The dual for Abelian group on Q/Z

Question

Let $A$ be any Abelian group. Take $A^\star:=\operatorname{Hom}(A,\Bbb{Q}/\Bbb{Z})$ be the dual of $A$. Then is $A=0$ equivalent to $A^\star=0$?

Answer 1

Yes. Note that $\mathbb Q / \mathbb Z$ is a divisible group, thus an injective object in the category of abelian groups, thus any homomorphism into it can be lifted from subgroups.

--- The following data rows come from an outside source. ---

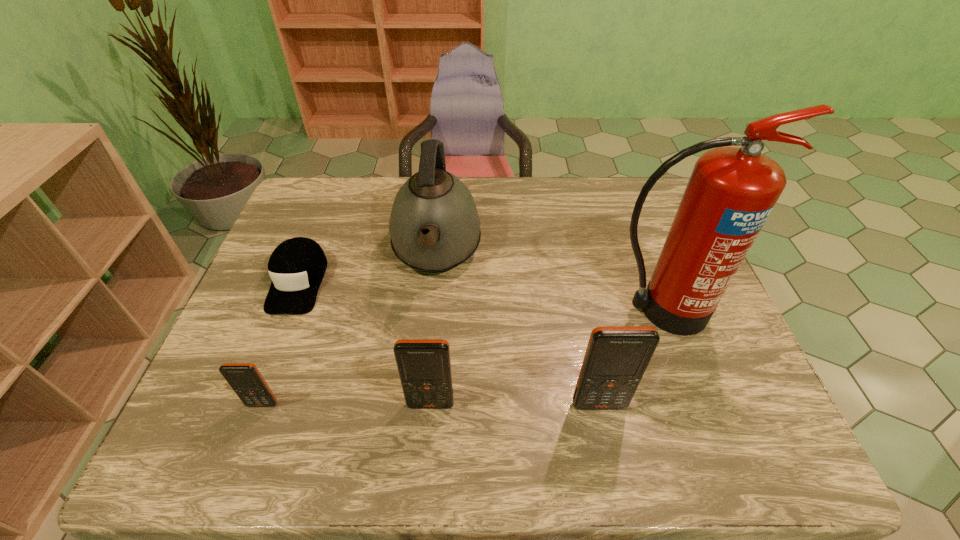 Locate an element on the screen. Image resolution: width=960 pixels, height=540 pixels. vacant place for an extra cellular telephone on the right is located at coordinates (768, 405). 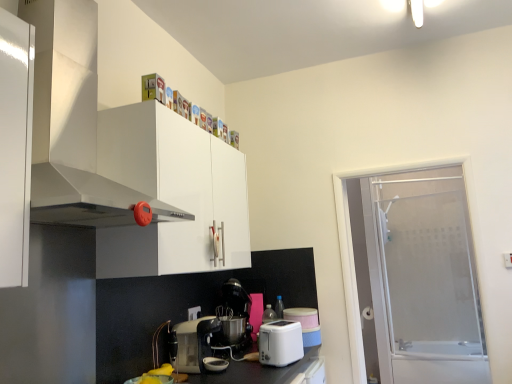 Question: Is white glossy range hood at upper left spatially inside frosted glass screen door at right, or outside of it?

Choices:
 (A) inside
 (B) outside

Answer: (B)

Question: Relative to frosted glass screen door at right, is white glossy range hood at upper left in front or behind?

Choices:
 (A) front
 (B) behind

Answer: (A)

Question: Based on their relative distances, which object is farther from the white glossy range hood at upper left?

Choices:
 (A) metallic silver coffee maker at center, the 2th kitchen appliance viewed from the right
 (B) white plastic electric outlet at lower center
 (C) white plastic toaster at lower center, the 1th kitchen appliance in the right-to-left sequence
 (D) white glossy cabinet at upper center
 (E) metallic silver coffee machine at center

Answer: (E)

Question: Based on their relative distances, which object is farther from the white plastic toaster at lower center, the 1th kitchen appliance in the right-to-left sequence?

Choices:
 (A) metallic silver coffee machine at center
 (B) white glossy cabinet at upper center
 (C) white plastic electric outlet at lower center
 (D) metallic silver coffee maker at center, the 2th kitchen appliance viewed from the right
 (E) white glossy range hood at upper left

Answer: (E) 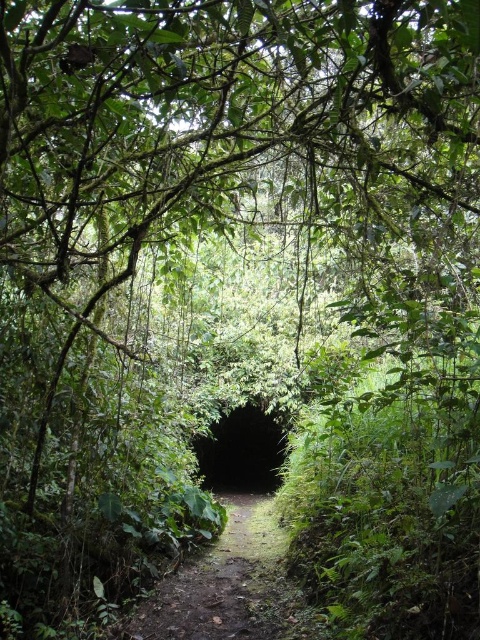 Between dirt path at center and black matte tunnel at center, which one appears on the right side from the viewer's perspective?

dirt path at center is more to the right.

Which of these two, dirt path at center or black matte tunnel at center, stands shorter?

dirt path at center

The height and width of the screenshot is (640, 480). Describe the element at coordinates (224, 584) in the screenshot. I see `dirt path at center` at that location.

Image resolution: width=480 pixels, height=640 pixels. In order to click on dirt path at center in this screenshot , I will do (224, 584). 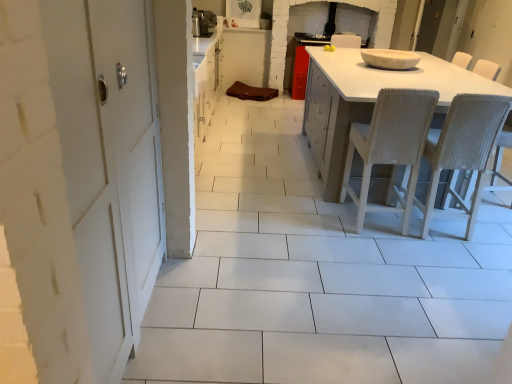 The height and width of the screenshot is (384, 512). What do you see at coordinates (463, 151) in the screenshot? I see `white woven chair at right, the 2th chair viewed from the left` at bounding box center [463, 151].

Locate an element on the screen. This screenshot has height=384, width=512. white matte door at left is located at coordinates (109, 162).

Describe the element at coordinates (369, 100) in the screenshot. I see `white matte table at right` at that location.

Measure the distance between point (314, 123) and camera.

Point (314, 123) is 12.80 feet away from camera.

This screenshot has height=384, width=512. In order to click on white woven chair at right, the 2th chair viewed from the left in this screenshot , I will do `click(463, 151)`.

Would you say woven wood chair at center, which appears as the 1th chair when viewed from the left, is to the left or to the right of white matte door at left in the picture?

woven wood chair at center, which appears as the 1th chair when viewed from the left, is to the right of white matte door at left.

Which of these two, woven wood chair at center, which appears as the 1th chair when viewed from the left, or white matte door at left, is wider?

white matte door at left.

Between woven wood chair at center, which appears as the 1th chair when viewed from the left, and white matte door at left, which one has less height?

woven wood chair at center, which appears as the 1th chair when viewed from the left.

Can you tell me how much woven wood chair at center, the second chair viewed from the right, and white matte door at left differ in facing direction?

The facing directions of woven wood chair at center, the second chair viewed from the right, and white matte door at left are 90.4 degrees apart.

What's the angular difference between woven wood chair at center, which appears as the 1th chair when viewed from the left, and white glossy bowl at center, positioned as the 1th appliance in front-to-back order,'s facing directions?

The angle between the facing direction of woven wood chair at center, which appears as the 1th chair when viewed from the left, and the facing direction of white glossy bowl at center, positioned as the 1th appliance in front-to-back order, is 88.6 degrees.

From the picture: Between woven wood chair at center, the second chair viewed from the right, and white glossy bowl at center, the first appliance in the right-to-left sequence, which one is positioned behind?

white glossy bowl at center, the first appliance in the right-to-left sequence, is more distant.

Could you tell me if woven wood chair at center, which appears as the 1th chair when viewed from the left, is facing white glossy bowl at center, which is the 1th appliance from bottom to top?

Take any $x\in A$. If it has finite order $n$, define $f(x)={1\over n}$, otherwise define $f(x)$ to be any nonzero element of $\mathbb Q / \mathbb Z$. This defines a nonzero homomorphism $f: \langle x \rangle \rightarrow \mathbb Q / \mathbb Z$. By injectivity of $\mathbb Q / \mathbb Z$ this can be extended to a nonzero homomorphism $A \rightarrow \mathbb Q / \mathbb Z$. Thus, if $A$ is nonzero, $A^*$ is nonzero as well.

Answer 2

Yes, every non-zero Abelian group has a homomorphism onto either a non-zero cyclic group or $\Bbb Q$ or a Prufer group. All these groups have homomorphisms onto non-zero subgroups of $\Bbb{Q}/\Bbb Z$. So the dual of every bon-zero Abelian group is not zero.